Tencent Cloud Big Data Practical Case

Content source: On May 20, 2017, Tencent Senior Software Engineer Wu Youqiang gave a speech sharing on " Tencent Cloud Big Data Actual Combat" at the "Mesozoic Technology Salon Series: Internet Big Data" . IT masters said that as an exclusive video partner, it is released after review and authorization by the organizer and speaker.

Words Reading: 1954 | 3 minutes to read

Guest speech video review and PPT , please click: http://t.cn/RgMHJEC

Summary

Tencent Cloud is a public cloud platform built by Tencent for businesses and individuals. Tencent senior software engineer Wu Youqiang will share with us the practice of big data in Tencent Cloud .

1. Introduction to TDF (Data Workshop)

Introduction to TDF

A lightweight cloud-based big data product derived from Tencent Cloud Data Intelligence Big Data Suite, providing a SQL-based big data computing framework.

It is suitable for scenarios that require dynamic and flexible acquisition of big data computing capabilities for batch computing, log processing or data warehouse applications.

Because users on the public cloud need to be simple, there must be a visual integrated development environment in which data blood relationship management, engineering/workflow management, user management, and alarms/logs can be carried out. Import the data into the data storage through some tools, then process the data, and finally output the data. The task and resource scheduling of the lower layer is used to schedule user tasks to run on various resources. The bottom layer is the infrastructure of Tencent Cloud .

Second, CDP (data pipeline) implementation details

CDP overall architecture-design

The picture above is the design we just started before development. There are many customer data points on the far left, such as log, DB Binlog, self-built Kafka, and custom data. We will use some tools to develop a Flume plug-in to help it upload data to the cloud.

When the data arrives in the middle part, the data is checked and processed. After the processing is completed, it can be imported into TDF, COS or other storage in real time through plug-ins according to user needs.

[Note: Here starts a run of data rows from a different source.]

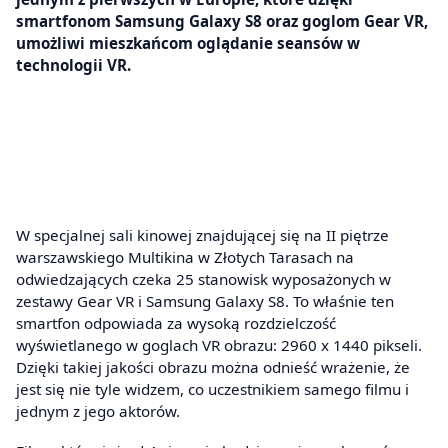
smartfonom Samsung Galaxy S8 oraz goglom Gear VR,
umożliwi mieszkańcom oglądanie seansów w
technologii VR.
W specjalnej sali kinowej znajdującej się na II piętrze
warszawskiego Multikina w Złotych Tarasach na
odwiedzających czeka 25 stanowisk wyposażonych w
zestawy Gear VR i Samsung Galaxy S8. To właśnie ten
smartfon odpowiada za wysoką rozdzielczość
wyświetlanego w goglach VR obrazu: 2960 x 1440 pikseli.
Dzięki takiej jakości obrazu można odnieść wrażenie, że
jest się nie tyle widzem, co uczestnikiem samego filmu i
jednym z jego aktorów.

CDP overall structure-current

The above picture is the work we have implemented so far. We developed a Flume plug-in by ourselves to send data to the data receiver endpoint of Tencent public cloud in real time. The data receiver will decide whether to use Kafka or CKafka according to the user's choice. CKafka is also a self-developed messaging system compatible with the conversion protocol developed by Tencent Cloud. It is developed based on C++, and its performance will be much better than native. Import the data into Nifi for secondary development, and finally export it to Hive.

Introduction to Flume

FlumeNG is a distributed, reliable and usable system. It can efficiently collect, aggregate, and move massive logs from different data sources, and finally store them in a centralized data storage system. From the original Flume OG to the current Flume NG, the architecture has been refactored, and the current NG version is completely incompatible with the original OG version. After restructuring, Flume NG is more like a lightweight gadget, very simple, easy to adapt to various methods of log collection, and supports failover and load balancing.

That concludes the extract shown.